=== Dataset records ===
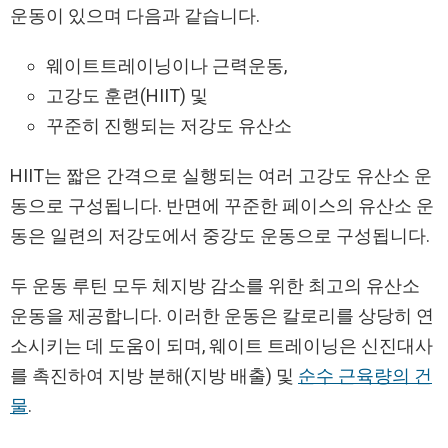
운동이 있으며 다음과 같습니다.
웨이트트레이닝이나 근력운동,
고강도 훈련(HIIT) 및
꾸준히 진행되는 저강도 유산소
HIIT는 짧은 간격으로 실행되는 여러 고강도 유산소 운
동으로 구성됩니다. 반면에 꾸준한 페이스의 유산소 운
동은 일련의 저강도에서 중강도 운동으로 구성됩니다.
두 운동 루틴 모두 체지방 감소를 위한 최고의 유산소
운동을 제공합니다. 이러한 운동은 칼로리를 상당히 연
소시키는 데 도움이 되며, 웨이트 트레이닝은 신진대사
를 촉진하여 지방 분해(지방 배출) 및
순수 근육량의 건
물
.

=== Description of the task ===
Restate the data word for word, minus any images.

=== Response below ===
운동이 있으며 다음과 같습니다.
웨이트트레이닝이나 근력운동,
고강도 훈련(HIIT) 및
꾸준히 진행되는 저강도 유산소
HIIT는 짧은 간격으로 실행되는 여러 고강도 유산소 운
동으로 구성됩니다. 반면에 꾸준한 페이스의 유산소 운
동은 일련의 저강도에서 중강도 운동으로 구성됩니다.
두 운동 루틴 모두 체지방 감소를 위한 최고의 유산소
운동을 제공합니다. 이러한 운동은 칼로리를 상당히 연
소시키는 데 도움이 되며, 웨이트 트레이닝은 신진대사
를 촉진하여 지방 분해(지방 배출) 및
순수 근육량의 건
물
.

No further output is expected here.